● EXERCISE MATERIALS:
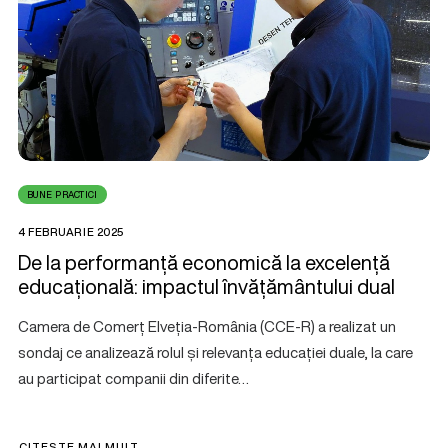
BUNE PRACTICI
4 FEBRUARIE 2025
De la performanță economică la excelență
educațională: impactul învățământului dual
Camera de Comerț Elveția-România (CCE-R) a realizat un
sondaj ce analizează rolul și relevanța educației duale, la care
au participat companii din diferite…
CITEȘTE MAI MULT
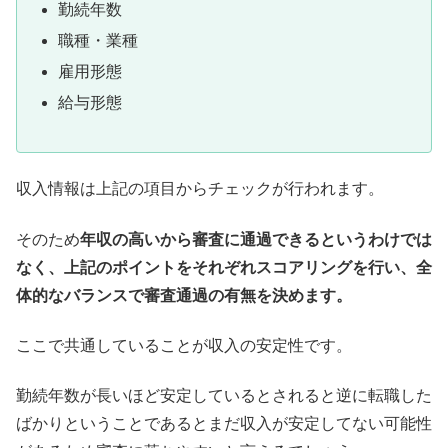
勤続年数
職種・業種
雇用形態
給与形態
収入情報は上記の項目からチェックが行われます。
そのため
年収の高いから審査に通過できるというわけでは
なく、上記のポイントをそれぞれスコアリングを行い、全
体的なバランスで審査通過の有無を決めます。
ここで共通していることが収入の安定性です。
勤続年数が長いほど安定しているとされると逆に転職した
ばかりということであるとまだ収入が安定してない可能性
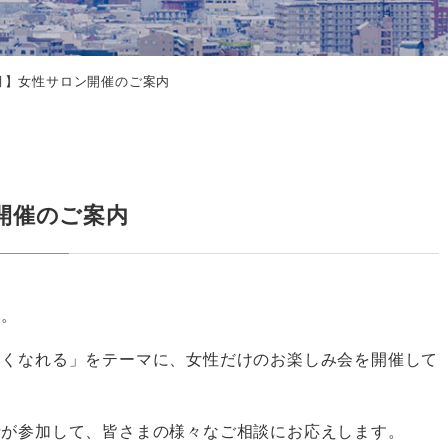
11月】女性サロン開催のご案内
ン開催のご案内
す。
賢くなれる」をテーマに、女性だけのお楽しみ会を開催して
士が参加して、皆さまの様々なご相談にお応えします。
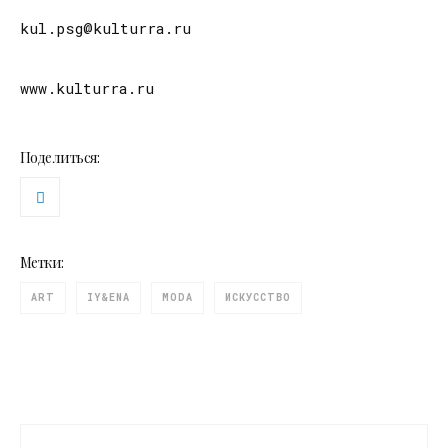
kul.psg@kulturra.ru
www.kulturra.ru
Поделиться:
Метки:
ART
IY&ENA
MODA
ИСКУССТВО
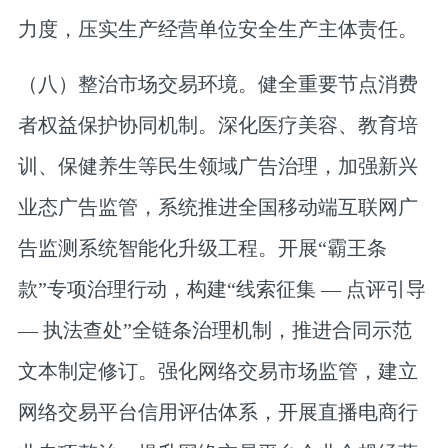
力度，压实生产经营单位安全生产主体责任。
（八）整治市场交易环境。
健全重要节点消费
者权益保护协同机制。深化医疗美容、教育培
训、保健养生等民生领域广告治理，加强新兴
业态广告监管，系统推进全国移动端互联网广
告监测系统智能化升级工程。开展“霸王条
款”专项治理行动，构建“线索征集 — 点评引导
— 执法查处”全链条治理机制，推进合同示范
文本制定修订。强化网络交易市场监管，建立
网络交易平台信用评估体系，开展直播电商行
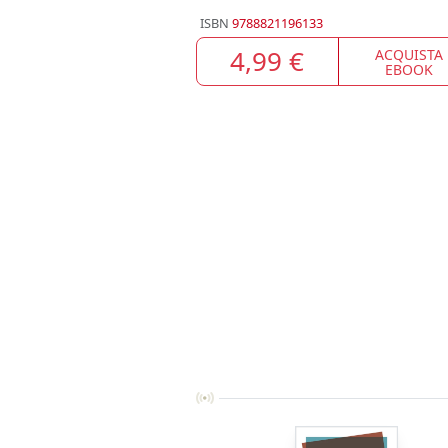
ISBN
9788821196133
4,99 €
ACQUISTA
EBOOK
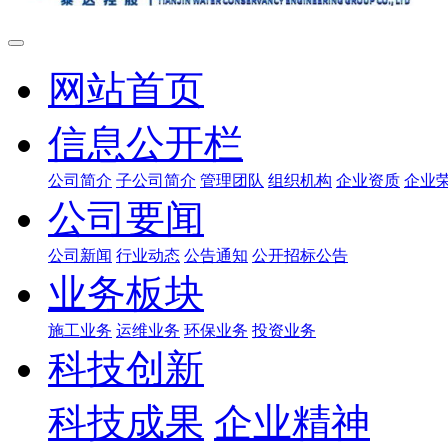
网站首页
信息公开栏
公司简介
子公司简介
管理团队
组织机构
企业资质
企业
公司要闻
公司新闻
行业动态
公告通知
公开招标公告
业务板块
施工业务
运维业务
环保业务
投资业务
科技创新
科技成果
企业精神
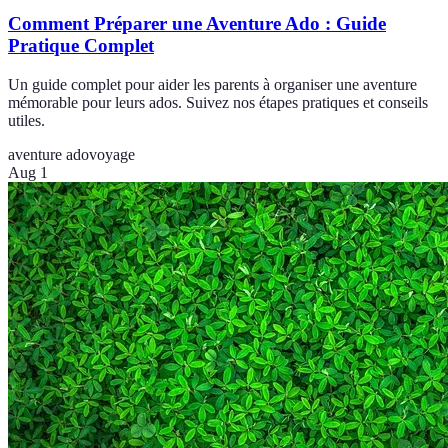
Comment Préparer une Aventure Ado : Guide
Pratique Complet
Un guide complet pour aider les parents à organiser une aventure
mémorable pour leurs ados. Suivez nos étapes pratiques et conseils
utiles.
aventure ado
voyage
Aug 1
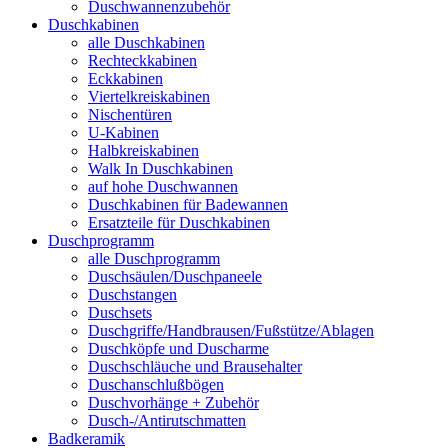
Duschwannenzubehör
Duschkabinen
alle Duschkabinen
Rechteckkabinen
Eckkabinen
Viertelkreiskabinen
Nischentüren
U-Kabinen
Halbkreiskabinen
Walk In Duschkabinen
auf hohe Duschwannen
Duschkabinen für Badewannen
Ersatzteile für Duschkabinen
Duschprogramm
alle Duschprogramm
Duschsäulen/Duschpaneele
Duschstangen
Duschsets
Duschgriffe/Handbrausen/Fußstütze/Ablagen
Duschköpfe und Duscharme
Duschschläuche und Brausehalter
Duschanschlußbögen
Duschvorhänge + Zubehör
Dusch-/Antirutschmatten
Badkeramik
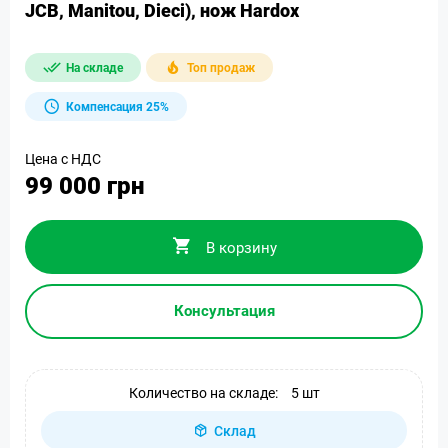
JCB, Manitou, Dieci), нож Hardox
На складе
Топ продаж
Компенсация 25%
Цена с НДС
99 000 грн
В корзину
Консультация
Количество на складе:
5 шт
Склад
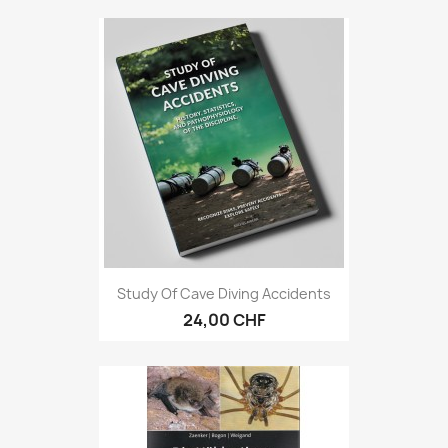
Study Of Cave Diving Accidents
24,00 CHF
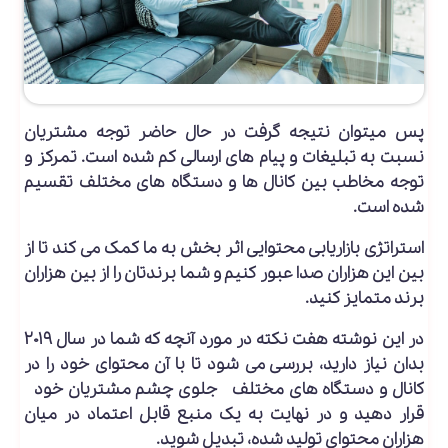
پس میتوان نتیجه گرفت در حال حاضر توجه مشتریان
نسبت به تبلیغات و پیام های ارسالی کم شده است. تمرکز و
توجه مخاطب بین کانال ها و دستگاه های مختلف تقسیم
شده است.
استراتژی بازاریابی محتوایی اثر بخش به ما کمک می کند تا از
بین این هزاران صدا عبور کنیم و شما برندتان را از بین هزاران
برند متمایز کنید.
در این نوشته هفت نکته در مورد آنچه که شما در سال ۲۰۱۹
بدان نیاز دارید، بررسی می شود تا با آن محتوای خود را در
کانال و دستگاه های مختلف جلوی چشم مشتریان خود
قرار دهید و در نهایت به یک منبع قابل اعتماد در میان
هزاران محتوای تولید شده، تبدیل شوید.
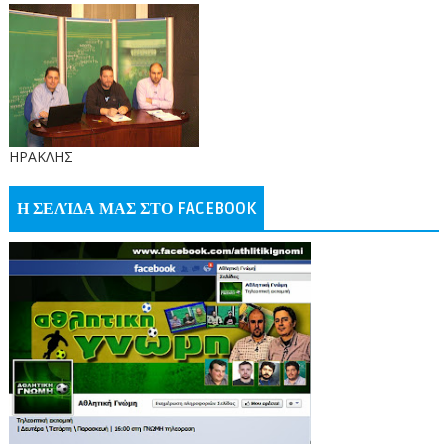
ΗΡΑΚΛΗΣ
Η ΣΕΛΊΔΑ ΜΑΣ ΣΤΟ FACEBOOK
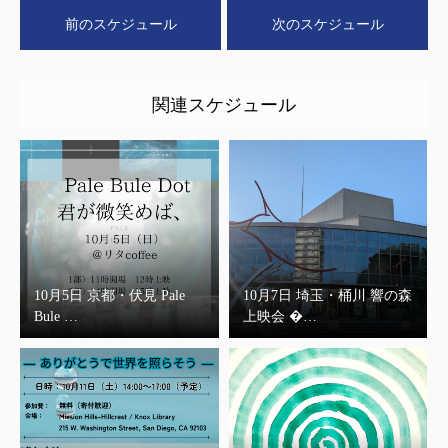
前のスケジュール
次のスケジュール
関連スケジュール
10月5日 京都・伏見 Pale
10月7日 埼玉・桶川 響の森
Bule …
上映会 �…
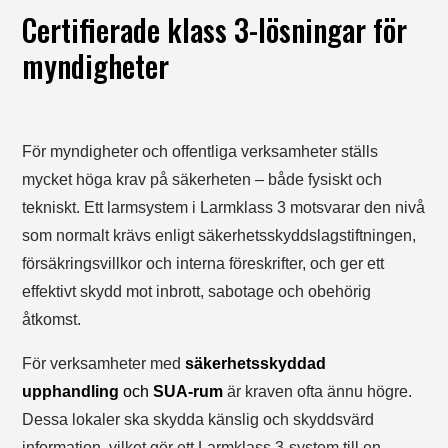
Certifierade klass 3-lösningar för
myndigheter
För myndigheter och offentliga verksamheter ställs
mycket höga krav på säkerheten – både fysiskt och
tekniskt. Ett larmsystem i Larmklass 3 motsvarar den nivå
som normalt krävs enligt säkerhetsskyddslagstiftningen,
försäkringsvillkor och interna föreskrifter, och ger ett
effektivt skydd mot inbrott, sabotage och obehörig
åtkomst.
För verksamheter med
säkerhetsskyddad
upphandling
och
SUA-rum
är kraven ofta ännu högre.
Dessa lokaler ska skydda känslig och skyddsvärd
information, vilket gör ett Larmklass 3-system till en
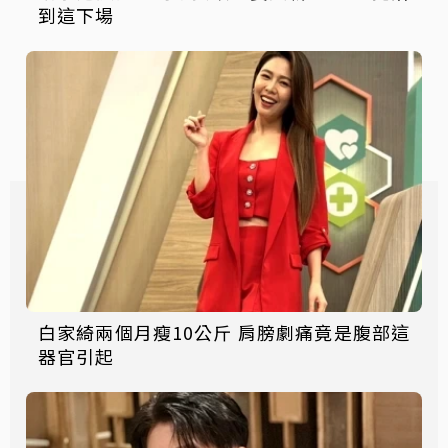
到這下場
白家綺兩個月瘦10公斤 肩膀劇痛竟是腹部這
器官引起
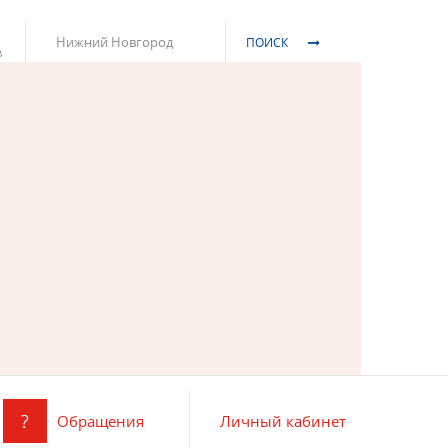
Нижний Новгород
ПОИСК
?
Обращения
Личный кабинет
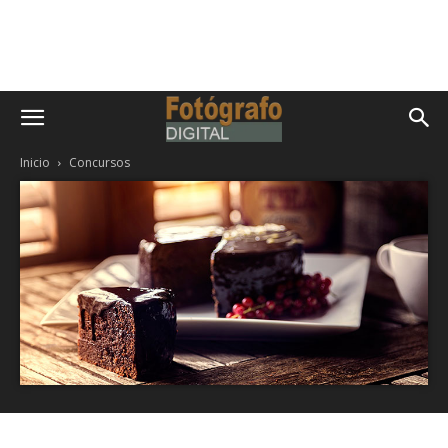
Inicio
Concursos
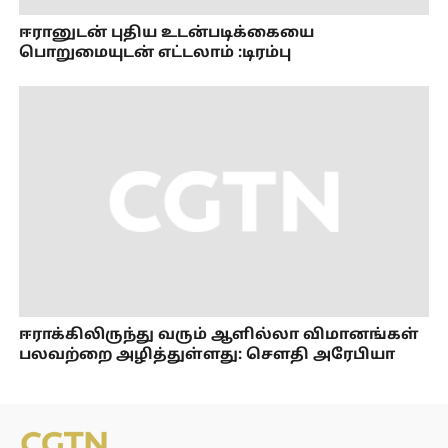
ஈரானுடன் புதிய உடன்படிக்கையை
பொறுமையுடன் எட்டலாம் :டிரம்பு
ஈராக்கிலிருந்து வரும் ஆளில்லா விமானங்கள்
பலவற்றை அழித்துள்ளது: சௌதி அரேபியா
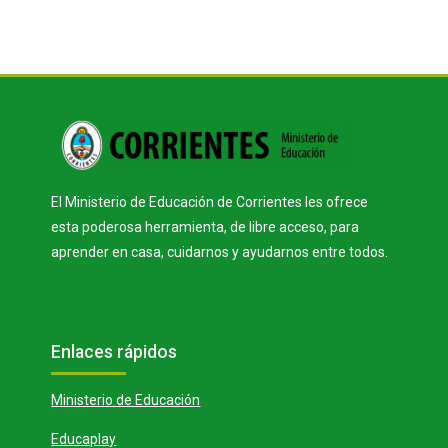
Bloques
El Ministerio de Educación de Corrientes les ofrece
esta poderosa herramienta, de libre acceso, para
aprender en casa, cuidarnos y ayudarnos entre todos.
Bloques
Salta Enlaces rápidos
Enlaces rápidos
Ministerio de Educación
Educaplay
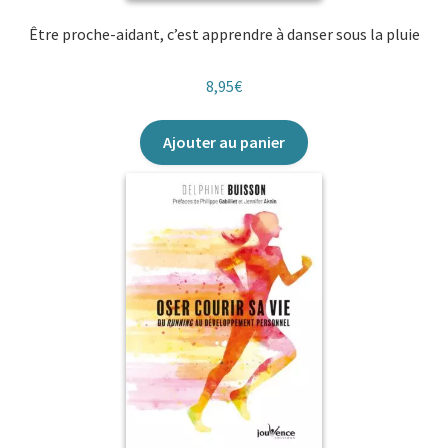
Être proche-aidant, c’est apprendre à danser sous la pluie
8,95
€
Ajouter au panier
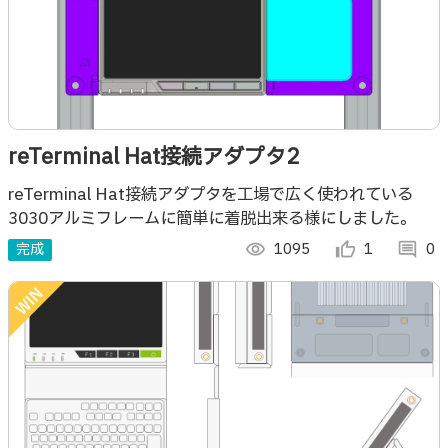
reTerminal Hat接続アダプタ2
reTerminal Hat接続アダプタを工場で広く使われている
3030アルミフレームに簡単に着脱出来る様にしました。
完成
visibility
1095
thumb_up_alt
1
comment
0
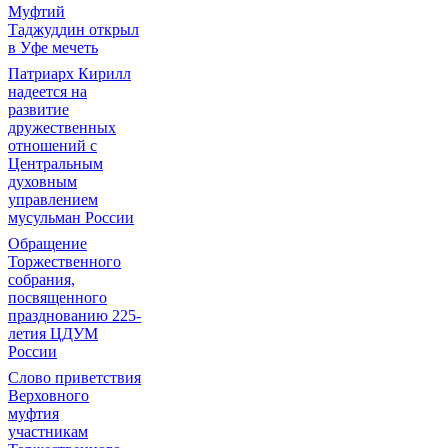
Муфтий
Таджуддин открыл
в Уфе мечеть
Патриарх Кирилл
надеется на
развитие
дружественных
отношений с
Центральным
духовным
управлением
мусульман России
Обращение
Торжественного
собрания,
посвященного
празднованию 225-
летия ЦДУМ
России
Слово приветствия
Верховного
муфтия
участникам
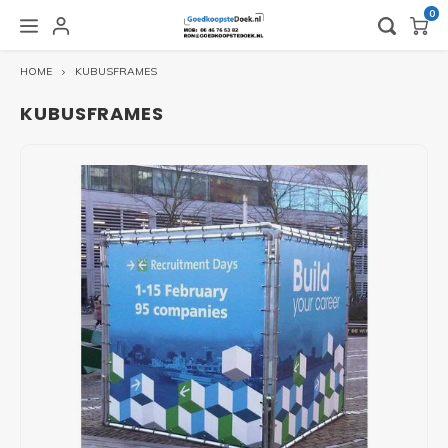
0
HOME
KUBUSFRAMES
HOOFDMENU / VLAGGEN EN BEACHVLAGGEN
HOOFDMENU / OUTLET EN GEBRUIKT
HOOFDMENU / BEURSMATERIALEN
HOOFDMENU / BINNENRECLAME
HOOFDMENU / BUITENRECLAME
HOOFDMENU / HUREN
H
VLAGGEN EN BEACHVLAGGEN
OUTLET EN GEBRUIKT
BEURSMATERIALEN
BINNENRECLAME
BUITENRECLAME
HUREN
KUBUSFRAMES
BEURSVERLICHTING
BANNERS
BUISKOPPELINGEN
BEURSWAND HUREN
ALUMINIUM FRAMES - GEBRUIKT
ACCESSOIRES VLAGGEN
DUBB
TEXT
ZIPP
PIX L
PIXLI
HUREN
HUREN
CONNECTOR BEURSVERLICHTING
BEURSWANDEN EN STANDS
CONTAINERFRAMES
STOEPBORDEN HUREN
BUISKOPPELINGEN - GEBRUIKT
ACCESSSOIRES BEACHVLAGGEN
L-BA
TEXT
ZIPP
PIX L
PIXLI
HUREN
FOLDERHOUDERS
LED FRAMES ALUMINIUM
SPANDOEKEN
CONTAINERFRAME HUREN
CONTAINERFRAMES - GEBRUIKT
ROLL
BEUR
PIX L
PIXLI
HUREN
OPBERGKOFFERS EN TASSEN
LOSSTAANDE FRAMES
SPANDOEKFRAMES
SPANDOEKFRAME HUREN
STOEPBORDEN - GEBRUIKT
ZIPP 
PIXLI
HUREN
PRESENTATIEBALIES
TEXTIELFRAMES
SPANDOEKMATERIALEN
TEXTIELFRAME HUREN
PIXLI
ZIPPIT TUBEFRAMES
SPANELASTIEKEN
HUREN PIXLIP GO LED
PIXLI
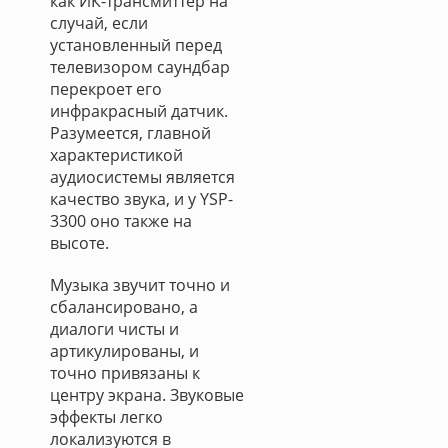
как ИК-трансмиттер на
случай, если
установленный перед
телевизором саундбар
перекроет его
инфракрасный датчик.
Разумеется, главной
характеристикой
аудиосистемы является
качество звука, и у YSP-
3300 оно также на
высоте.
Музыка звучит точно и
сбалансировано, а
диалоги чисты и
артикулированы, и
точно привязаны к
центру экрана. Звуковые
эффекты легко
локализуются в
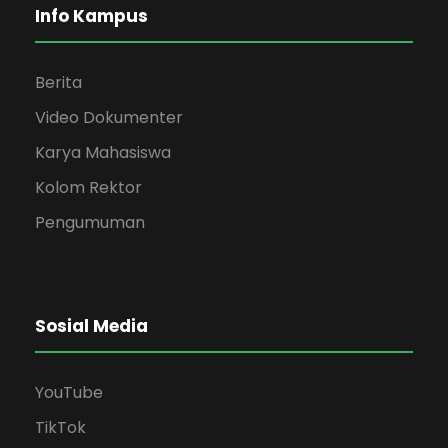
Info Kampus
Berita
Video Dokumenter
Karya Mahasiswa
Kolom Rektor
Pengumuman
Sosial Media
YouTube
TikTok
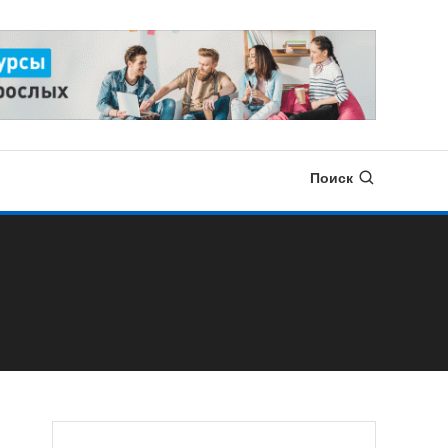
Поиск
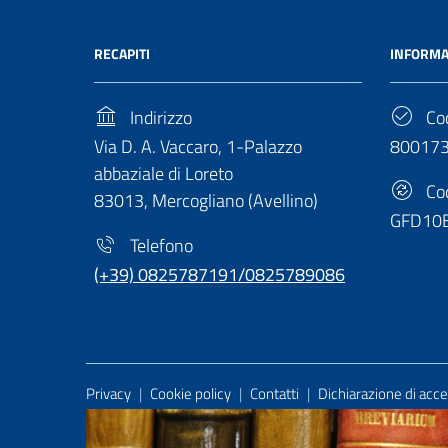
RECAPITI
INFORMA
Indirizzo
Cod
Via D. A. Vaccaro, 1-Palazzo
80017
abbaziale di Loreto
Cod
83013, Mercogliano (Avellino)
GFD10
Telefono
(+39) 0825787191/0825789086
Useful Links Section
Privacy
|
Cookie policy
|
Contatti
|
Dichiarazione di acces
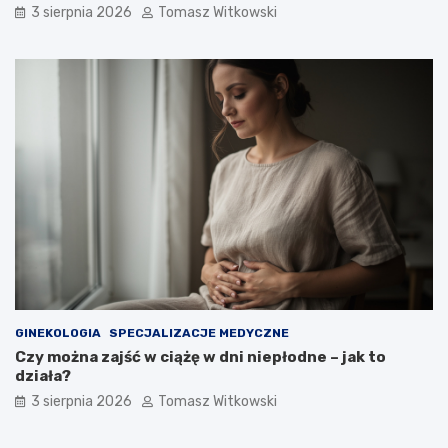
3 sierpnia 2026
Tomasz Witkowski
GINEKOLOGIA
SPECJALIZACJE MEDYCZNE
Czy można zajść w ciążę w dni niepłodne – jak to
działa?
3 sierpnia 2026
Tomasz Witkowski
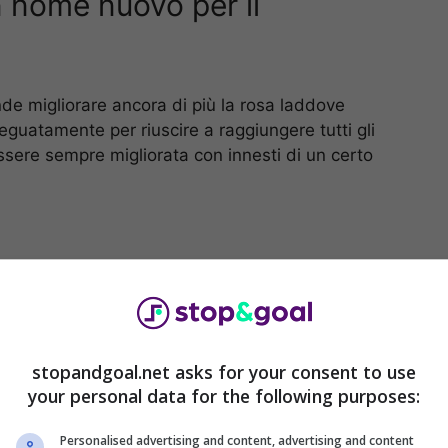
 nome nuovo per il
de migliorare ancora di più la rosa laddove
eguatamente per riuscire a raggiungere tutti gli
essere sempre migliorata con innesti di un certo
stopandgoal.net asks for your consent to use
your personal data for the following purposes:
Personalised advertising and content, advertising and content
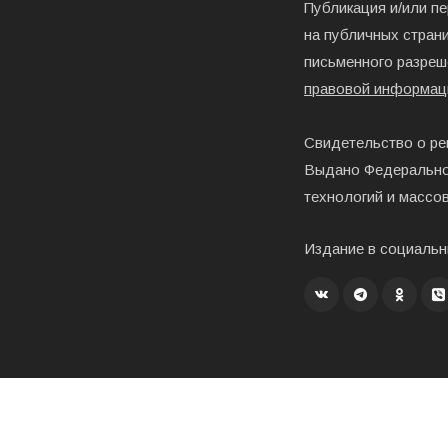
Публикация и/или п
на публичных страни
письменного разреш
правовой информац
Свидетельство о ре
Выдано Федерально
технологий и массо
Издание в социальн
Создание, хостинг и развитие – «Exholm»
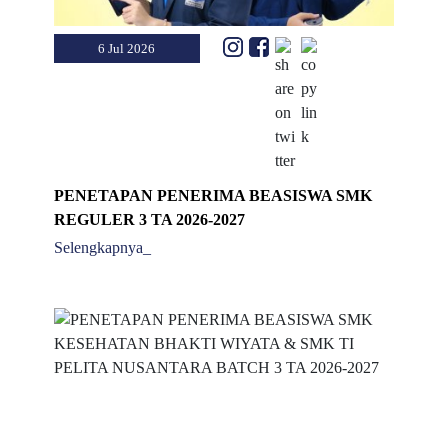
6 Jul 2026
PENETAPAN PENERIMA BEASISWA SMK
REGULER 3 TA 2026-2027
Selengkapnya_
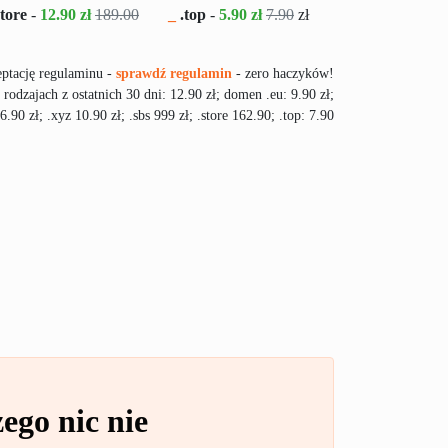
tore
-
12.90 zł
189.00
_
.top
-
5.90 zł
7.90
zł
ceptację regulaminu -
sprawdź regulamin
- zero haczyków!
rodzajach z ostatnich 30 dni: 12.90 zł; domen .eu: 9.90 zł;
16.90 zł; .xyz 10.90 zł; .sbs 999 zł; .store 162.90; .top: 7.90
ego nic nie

● EXERCISE AIM:
Take the lines from the start of the listing above through the line with "JCB, Manitou, Dieci), нож Hardox", both ends included, and copy them exactly, leaving the pictures behind.

● SOLUTION TO THIS PROBLEM:
BUNE PRACTICI
4 FEBRUARIE 2025
De la performanță economică la excelență
educațională: impactul învățământului dual
Camera de Comerț Elveția-România (CCE-R) a realizat un
sondaj ce analizează rolul și relevanța educației duale, la care
au participat companii din diferite…
CITEȘTE MAI MULT
勤続年数
職種・業種
雇用形態
給与形態
収入情報は上記の項目からチェックが行われます。
そのため
年収の高いから審査に通過できるというわけでは
なく、上記のポイントをそれぞれスコアリングを行い、全
体的なバランスで審査通過の有無を決めます。
ここで共通していることが収入の安定性です。
勤続年数が長いほど安定しているとされると逆に転職した
ばかりということであるとまだ収入が安定してない可能性
11月】女性サロン開催のご案内
ン開催のご案内
す。
賢くなれる」をテーマに、女性だけのお楽しみ会を開催して
士が参加して、皆さまの様々なご相談にお応えします。
kul.psg@kulturra.ru
www.kulturra.ru
Поделиться:
Метки:
ART
IY&ENA
MODA
ИСКУССТВО
力度，压实生产经营单位安全生产主体责任。
（八）整治市场交易环境。
健全重要节点消费
者权益保护协同机制。深化医疗美容、教育培
训、保健养生等民生领域广告治理，加强新兴
业态广告监管，系统推进全国移动端互联网广
告监测系统智能化升级工程。开展“霸王条
款”专项治理行动，构建“线索征集 — 点评引导
— 执法查处”全链条治理机制，推进合同示范
文本制定修订。强化网络交易市场监管，建立
网络交易平台信用评估体系，开展直播电商行
ISBN
9788821196133
4,99 €
ACQUISTA
EBOOK
网站首页
信息公开栏
公司简介
子公司简介
管理团队
组织机构
企业资质
企业
公司要闻
公司新闻
行业动态
公告通知
公开招标公告
业务板块
施工业务
运维业务
环保业务
投资业务
科技创新
科技成果
企业精神
Comment Préparer une Aventure Ado : Guide
Pratique Complet
Un guide complet pour aider les parents à organiser une aventure
mémorable pour leurs ados. Suivez nos étapes pratiques et conseils
utiles.
aventure ado
voyage
Aug 1
Duschwannenzubehör
Duschkabinen
alle Duschkabinen
Rechteckkabinen
Eckkabinen
Viertelkreiskabinen
Nischentüren
U-Kabinen
Halbkreiskabinen
Walk In Duschkabinen
auf hohe Duschwannen
Duschkabinen für Badewannen
Ersatzteile für Duschkabinen
Duschprogramm
alle Duschprogramm
Duschsäulen/Duschpaneele
Duschstangen
Duschsets
Duschgriffe/Handbrausen/Fußstütze/Ablagen
Duschköpfe und Duscharme
Duschschläuche und Brausehalter
Duschanschlußbögen
Duschvorhänge + Zubehör
Dusch-/Antirutschmatten
Badkeramik
JCB, Manitou, Dieci), нож Hardox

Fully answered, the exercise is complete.